Materials and Methods: Patient-specific bone-subtracted MIPs consisted of 7 normal and 11 PAD. The train/validation set consisted of 126 MIPs (bone-subtracted CTA runoff projections at ~ 6-degree rotations) from 4 patients (2 normal, 2 PAD) corresponding to 66 normal and 60 indicating PAD. Each MIP was resampled to 900 x 300 pixels before being split into 3* 300 x 300 segments along the subject’s height (3 segments per MIP image). We implement a vision transformer that: 1) transforms each image segment into 100 square patches, 2) extracts neural representations (fixed length numerical vectors), and 3) culminates in a multilayer perceptron that classifies PAD status.

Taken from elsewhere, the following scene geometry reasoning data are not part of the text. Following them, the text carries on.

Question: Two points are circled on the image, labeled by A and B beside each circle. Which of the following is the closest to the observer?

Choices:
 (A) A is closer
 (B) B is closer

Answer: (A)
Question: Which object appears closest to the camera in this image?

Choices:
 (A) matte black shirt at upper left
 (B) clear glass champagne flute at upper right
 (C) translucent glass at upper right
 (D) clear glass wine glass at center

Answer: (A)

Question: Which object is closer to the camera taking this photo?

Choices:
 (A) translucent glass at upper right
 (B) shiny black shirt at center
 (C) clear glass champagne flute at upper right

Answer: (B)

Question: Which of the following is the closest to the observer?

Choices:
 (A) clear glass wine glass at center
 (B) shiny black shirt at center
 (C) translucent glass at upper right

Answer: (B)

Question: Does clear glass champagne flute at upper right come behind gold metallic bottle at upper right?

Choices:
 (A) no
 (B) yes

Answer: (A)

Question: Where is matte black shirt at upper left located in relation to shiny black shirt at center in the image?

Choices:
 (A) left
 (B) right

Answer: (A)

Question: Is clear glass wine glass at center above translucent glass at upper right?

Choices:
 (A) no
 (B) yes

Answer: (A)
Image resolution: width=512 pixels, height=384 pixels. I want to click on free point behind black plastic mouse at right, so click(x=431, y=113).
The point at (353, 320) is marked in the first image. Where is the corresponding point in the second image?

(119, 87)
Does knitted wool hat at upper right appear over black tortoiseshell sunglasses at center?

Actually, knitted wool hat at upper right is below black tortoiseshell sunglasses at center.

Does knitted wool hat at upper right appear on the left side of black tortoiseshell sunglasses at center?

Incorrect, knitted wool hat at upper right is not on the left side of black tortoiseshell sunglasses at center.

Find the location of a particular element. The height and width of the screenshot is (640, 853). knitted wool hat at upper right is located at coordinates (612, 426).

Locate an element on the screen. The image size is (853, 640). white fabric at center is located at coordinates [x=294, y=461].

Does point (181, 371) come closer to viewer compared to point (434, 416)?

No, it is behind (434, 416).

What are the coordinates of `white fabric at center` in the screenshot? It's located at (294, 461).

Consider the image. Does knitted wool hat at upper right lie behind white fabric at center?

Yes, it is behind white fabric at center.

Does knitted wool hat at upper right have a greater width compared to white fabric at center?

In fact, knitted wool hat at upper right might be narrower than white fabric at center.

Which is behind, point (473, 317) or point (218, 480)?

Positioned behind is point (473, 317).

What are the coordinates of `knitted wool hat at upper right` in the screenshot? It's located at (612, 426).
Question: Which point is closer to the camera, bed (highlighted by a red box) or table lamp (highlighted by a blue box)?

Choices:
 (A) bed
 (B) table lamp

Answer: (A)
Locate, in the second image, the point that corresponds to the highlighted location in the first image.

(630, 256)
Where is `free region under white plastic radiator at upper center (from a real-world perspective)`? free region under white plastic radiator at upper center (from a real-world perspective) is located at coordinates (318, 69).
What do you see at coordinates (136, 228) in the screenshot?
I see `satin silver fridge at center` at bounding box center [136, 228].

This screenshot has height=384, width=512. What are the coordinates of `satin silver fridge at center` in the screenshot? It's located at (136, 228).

Results: Segment-level classification was performed on the validation set where each prediction is associated with a segment. Segment-level classification achieved A) train set: 88% accuracy, 93% sensitivity, and 83% specificity; B) validation set: 91% accuracy, 91% sensitivity, and 92% specificity. MIP-level classification was performed on the validation set where each prediction is associated with the majority prediction taken across each MIP’s segments (3 segment predictions and 1 MIP prediction). MIP-level classification performance achieved A) train set: 100% accuracy, 100% sensitivity, and 100% specificity; B) validation set: 92% accuracy, 89% sensitivity, and 95% specificity.
Conclusions: Novel binary classifier has promise for identifying PAD status from MIPs and improving the screening of CTA runoffs during radiologist review. Our 3-segment approach to characterizing MIPs may also have potential for regional localization of PAD.